Before you were traveling through Korea, you also spent some time in Southeast Asia. What brought you to that part of the world? I could go to Asia for six months or I could go to Europe for six weeks, so it was kind of a no-brainer. I went to eight countries in six months, from Vietnam to Cambodia, the Philippines, China, Tokyo, obviously Korea. That in and of itself is probably the most influential trip I’ve ever taken.


post 44.3454.original

Foie Gras Bibimbap with farmer’s market vegetables, shiitake mushrooms, ginger crumbs, scallion, and gochujang, served in a hot dolsot bowl at Intro. Photo: Intro.

What made it so influential? Coming from culinary school and [being] trained classically, you have a lot of Western sensibility. You don’t question it because that’s what you were taught. Then when you go over there [to Southeast Asia], they don’t have those rules, limitations, or that philosophy behind their cooking. You see the most interesting and unique ways of approaching food. They really focus on making sure flavor is first and foremost, that enhancing and highlighting the food is more important than manipulating it.

It sounds like you learned a lot of alternative cooking methods in Southeast Asia. There were a couple specific things. For example a lot of vegetables, maybe 95% of them, are water soluble, which means when you cook them in water, the water will taste like the vegetable. To get around that, they’ll blanch vegetables in oil. I’ve never seen it before, but it’s genius because it doesn’t lose any flavor. It concentrates everything into the vegetable itself. You’ll eat a green bean and wonder why it’s so green bean-y.


post 44.3456.original

Charred Hanger Steak with fermented red chili butter, lime, and crispy rice at Intro.

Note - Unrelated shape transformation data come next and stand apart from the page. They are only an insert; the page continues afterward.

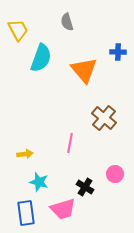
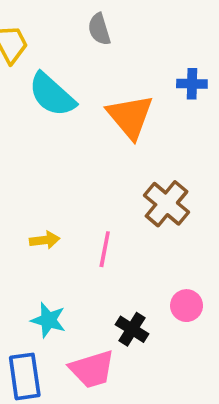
cyan semicircle: (41, 58) -> (52, 95), turned 112
yellow arrow: (25, 154) -> (45, 240), moved

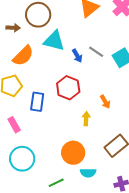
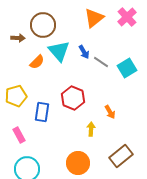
cyan triangle: (54, 41) -> (59, 51), turned 35
orange semicircle: (23, 56) -> (37, 62), moved, size x0.7
blue arrow: (77, 56) -> (84, 52), moved

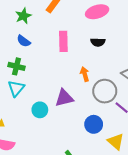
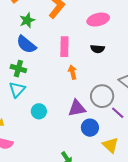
blue semicircle: (24, 41) -> (26, 44), size x1.5
orange arrow: (85, 74) -> (72, 72), moved
purple triangle: (64, 98) -> (77, 108), moved

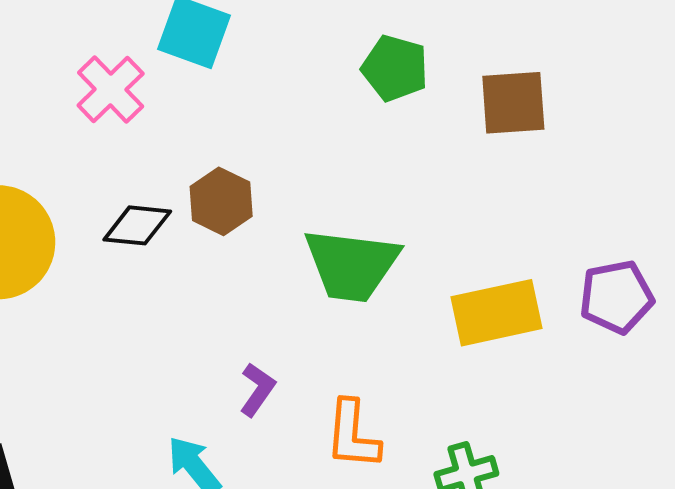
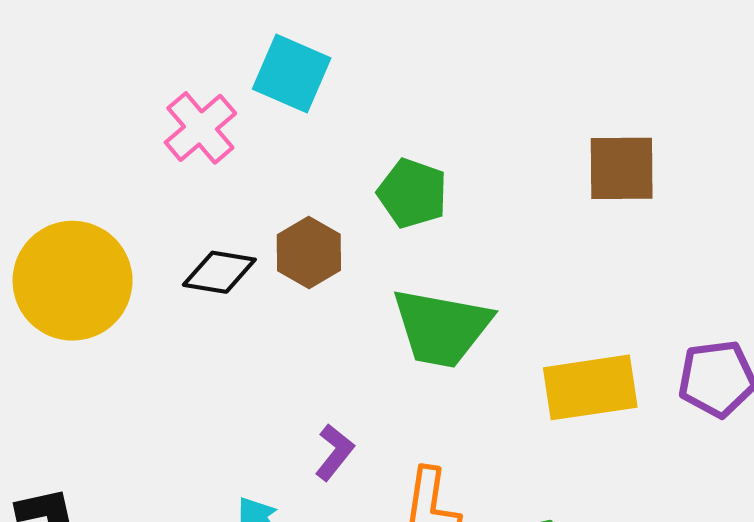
green pentagon: (395, 68) -> (412, 193), moved

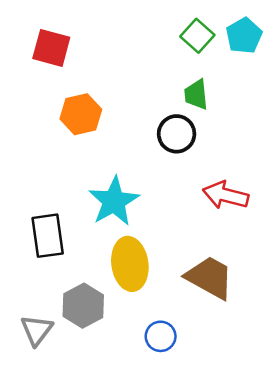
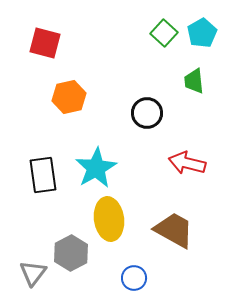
green trapezoid: (196, 95) -> (194, 81), moved
black rectangle: (48, 236) -> (43, 175), moved

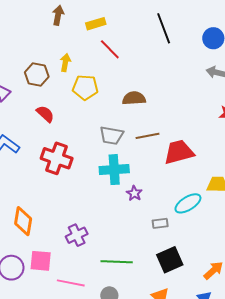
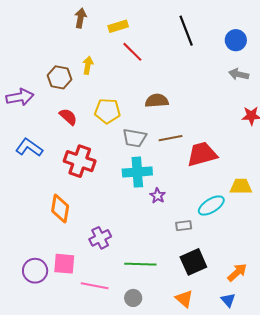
yellow pentagon: (85, 87) -> (107, 111), moved
orange diamond: (23, 221) -> (60, 208), moved

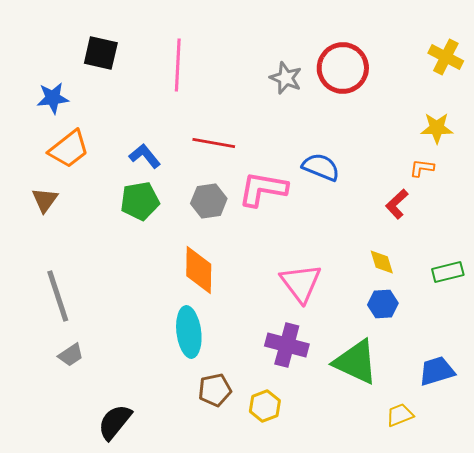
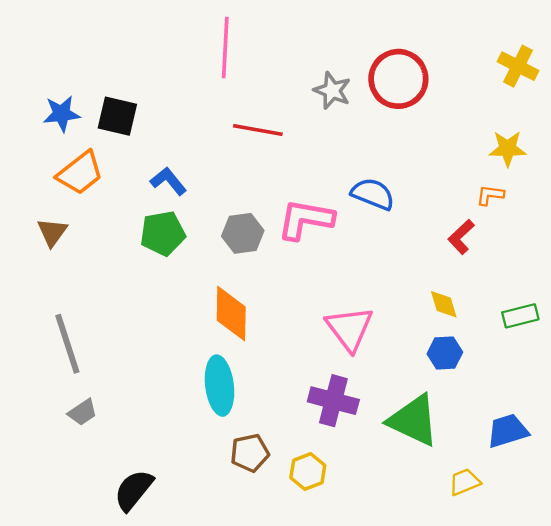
black square: (101, 53) -> (117, 116), moved
pink line: (178, 65) -> (225, 48), moved
red line: (214, 143) -> (258, 130), moved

Photo: Intro.

When you were in Vietnam, what was your experience with the popular wet markets or street markets? [The farmers and sellers] have a lot of pride because it’s their livelihood. There’s no ego associated to it, it’s more survival. They know that by having the best apples, they’ll be more successful than the person next to them. So you’re able to buy really high quality products easily. And the wet markets are everywhere. In Vietnam specifically, you can’t get away from them.

I imagine you were eating and cooking a lot with the food you found at the markets. Was there any standout favorite market find? In Taipei they have these things called rose apples. They look almost like a combination of a golden delicious apple and a tulip. They’re spectacular. They’re really juicy and floral. I’ve never seen them before, and I haven’t seen them since then.


post 44.3457.original

Blackberry Sorbet Float made with fresh lychee and makkoli (a sparkling sake) at Intro. Photo: Intro.

What advice would you give someone who wants to start tasting and traveling around the world? Eat what the locals eat. There’s a lot of fear factor food in Asia catered toward tourists, and locals don’t eat that stuff. So eat authentically. Don’t go for the sake of being adventurous, there’s plenty of adventure anyway. I had a fried tarantula in Vietnam that I wasn’t planning on eating, but it’s something they eat as a snack there and that’s the only reason why I ate it. Also, eat even if you’re not hungry. I made this rule for myself where if it was around and I’d never had it before, I was going to try it. That resulted in a lot of experiences. It’s the reason I ate the rose apples.

Where do you think you’ll travel next? I really want to go to Peru — that’s on my shortlist. I want to go to New Orleans — I haven’t been there before, which is crazy to a lot of people considering all the places I have been. Those are the two on my really shortlist right now.